The episode starts off with a disorienting opening that offers random images and dialogue that only fully makes sense by episode’s end and the show doesn’t stop its artier streak there. The entire episode feels like a fever dream and I’m impressed with the show’s ability to mess around with it’s conventions and try something new. It’s even more commendable when you consider that this is a show where, even just a season ago, the possibility of setting an entire episode around the looming death of a character would seem tedious.

Said character turns out to be Tyreese, who gets bit when heading with Rick, Glenn, Michonne, and newcomer, Noah to Noah’s old community. Naturally, the community has been destroyed and Noah does not take it well. Tyreese attempts to comfort him and then, while admiring photos of Noah’s family, he is bitten.

Tyreese is bitten about a fourth of the way into the episode and the vast majority of it is spent in the artsy haze I previously explained. We get to see bits and pieces of how the others are dealing with Beth’s death but by and large, this is Tyreese’s episode, as he must examine who he is and what he stands for all while heading toward an inevitable fate.

The problem is that fate and its ultimate meaning ends up being more of the same. We get some nice guest appearances, most notably from The Governor and the twins who were offed back in “The Grove.” Most of those hallucinations end up doing the talking for Tyreese, which makes sense considering he’s by himself for a large part of this ordeal. But what it all boils down to in the end seems to be another case of a compassionate and decent man who is killed because the world of this show is harsh and cruel.

This is hardly new territory, both Dale and Herschel’s deaths were built around this theme and the show constantly needs to mention to us how desperate living in this world makes you. It has begun to feel like the show only has a few distinct themes that it can go to when killing off a character.

That, ultimately, is my biggest issue with the episode, not that Tyreese dies but that his death feels so rudimentary, even with the added style. He is yet another in a list of characters who were too good to make it.

I don’t want it to sound like I hated this episode, it was still an enjoyable hour to me, but I know that The Walking Dead has become capable of much more like in, possibly the show’s greatest episode, “Four Walls and a Roof” which managed to offer us a brutal, borderline nihilistic, view on what the group had become in order to survive while still giving us a meaningful and heartfelt death scene for Bob.

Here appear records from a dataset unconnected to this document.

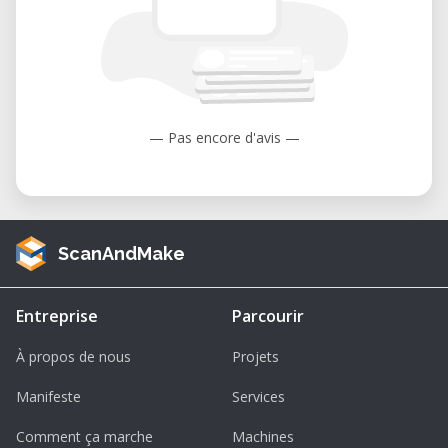
— Pas encore d'avis —
ScanAndMake
Entreprise
Parcourir
À propos de nous
Projets
Manifeste
Services
Comment ça marche
Machines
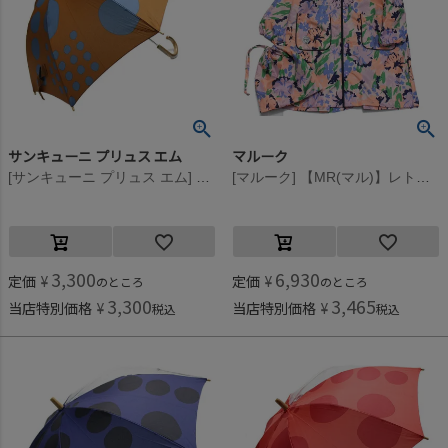
サンキューニ プリュス エム
マルーク
[サンキューニ プリュス エム] maru kids アンブレラ（ブラウン） ブラウン
[マルーク] 【MR(マル)】レトロフラワーレインコート ピンク系(26)
3,300
6,930
定価
¥
定価
¥
のところ
のところ
3,300
3,465
当店特別価格
¥
当店特別価格
¥
税込
税込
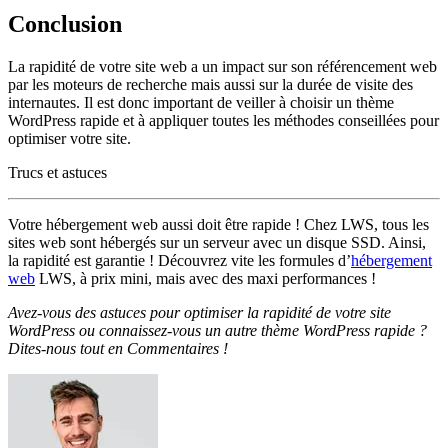
Conclusion
La rapidité de votre site web a un impact sur son référencement web
par les moteurs de recherche mais aussi sur la durée de visite des
internautes. Il est donc important de veiller à choisir un thème
WordPress rapide et à appliquer toutes les méthodes conseillées pour
optimiser votre site.
Trucs et astuces
Votre hébergement web aussi doit être rapide ! Chez LWS, tous les
sites web sont hébergés sur un serveur avec un disque SSD. Ainsi,
la rapidité est garantie ! Découvrez vite les formules d’
hébergement
web
LWS, à prix mini, mais avec des maxi performances !
Avez-vous des astuces pour optimiser la rapidité de votre site
WordPress ou connaissez-vous un autre thème WordPress rapide ?
Dites-nous tout en Commentaires !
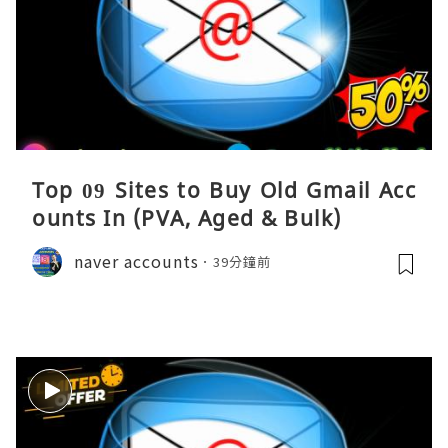
Top 09 Sites to Buy Old Gmail Acc
ounts In (PVA, Aged & Bulk)
naver accounts
39分鐘前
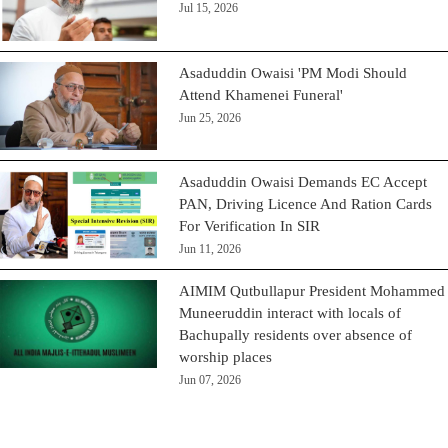
Jul 15, 2026
Asaduddin Owaisi 'PM Modi Should
Attend Khamenei Funeral'
Jun 25, 2026
Asaduddin Owaisi Demands EC Accept
PAN, Driving Licence And Ration Cards
For Verification In SIR
Jun 11, 2026
AIMIM Qutbullapur President Mohammed
Muneeruddin interact with locals of
Bachupally residents over absence of
worship places
Jun 07, 2026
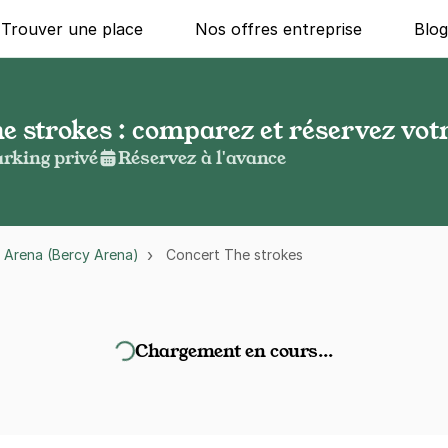
Trouver une place
Nos offres entreprise
Blo
 strokes : comparez et réservez votr
rking privé
Réservez à l'avance
 Arena (Bercy Arena)
Concert The strokes
Chargement en cours…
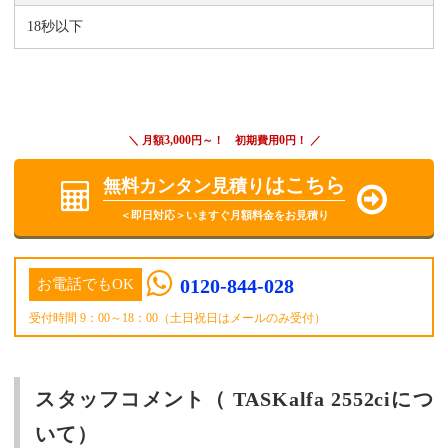
18秒以下
3,000
0
＼ 月額
円～！ 初期費用
円！ ／
はこちら
無料カンタン見積り
＜即日対応＞いますぐ月額料金をお見積り
0120-844-028
お電話でもOK
受付時間 9：00～18：00（土日祝日はメールのみ受付）
スタッフコメント（ TASKalfa 2552ciにつ
いて）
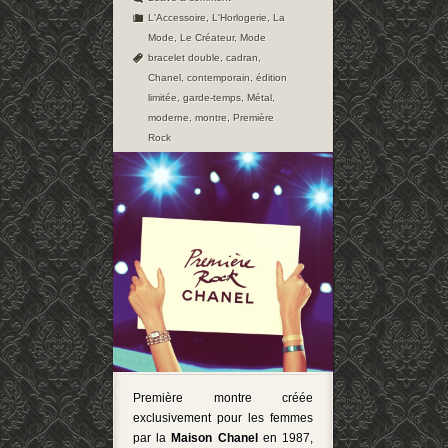
L'Accessoire
,
L'Horlogerie
,
La
Mode
,
Le Créateur
,
Mode
bracelet double
,
cadran
,
Chanel
,
contemporain
,
édition
limitée
,
garde-temps
,
Métal
,
moderne
,
montre
,
Première
Rock
Première montre créée
exclusivement pour les femmes
par la
Maison Chanel
en 1987,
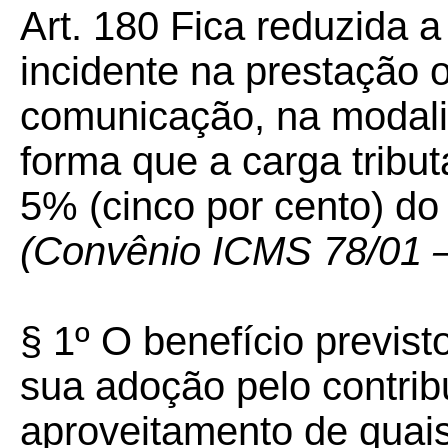
Art. 180 Fica reduzida 
incidente na prestação 
comunicação, na modali
forma que a carga tribut
5% (cinco por cento) do
(Convênio ICMS 78/01 – 
§ 1º O benefício previst
sua adoção pelo contrib
aproveitamento de quais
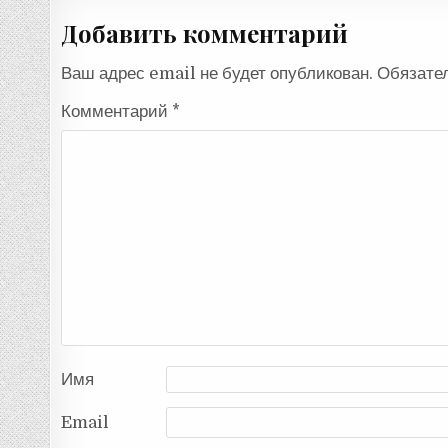
записям
Добавить комментарий
Ваш адрес email не будет опубликован.
Обязате
Комментарий
*
Имя
Email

“What Happened and What’s Going On” may have more flair to it than that episode but by the end it feels like more of what we’ve already seen from this show.

Bits ‘n Pieces

  • I left it out of the main review but Tyreese’s death hit me pretty hard. Mainly because I’m not a completely unfeeling monster!
  • Seeing Bob one more time was great, as was The Governor. The twins were take it or leave it and the less said about the Terminus guy the better.
  • The one odd omission from that group was Tyreese’s old flame, Karen. He even talks about her with Noah!
  • Even after her death we still have to put up with Beth singing.
  • It seems like a bit of an odd choice to not bring Daryl or Carol along for this trip. Would Tyreese have met the same fate if either one was around?
  • This sort of counts as nitpicking but it’s kind of amazing that they made it all the way up to Virginia just fine when Abraham’s gang couldn’t make it to Washington with a group roughly the same size.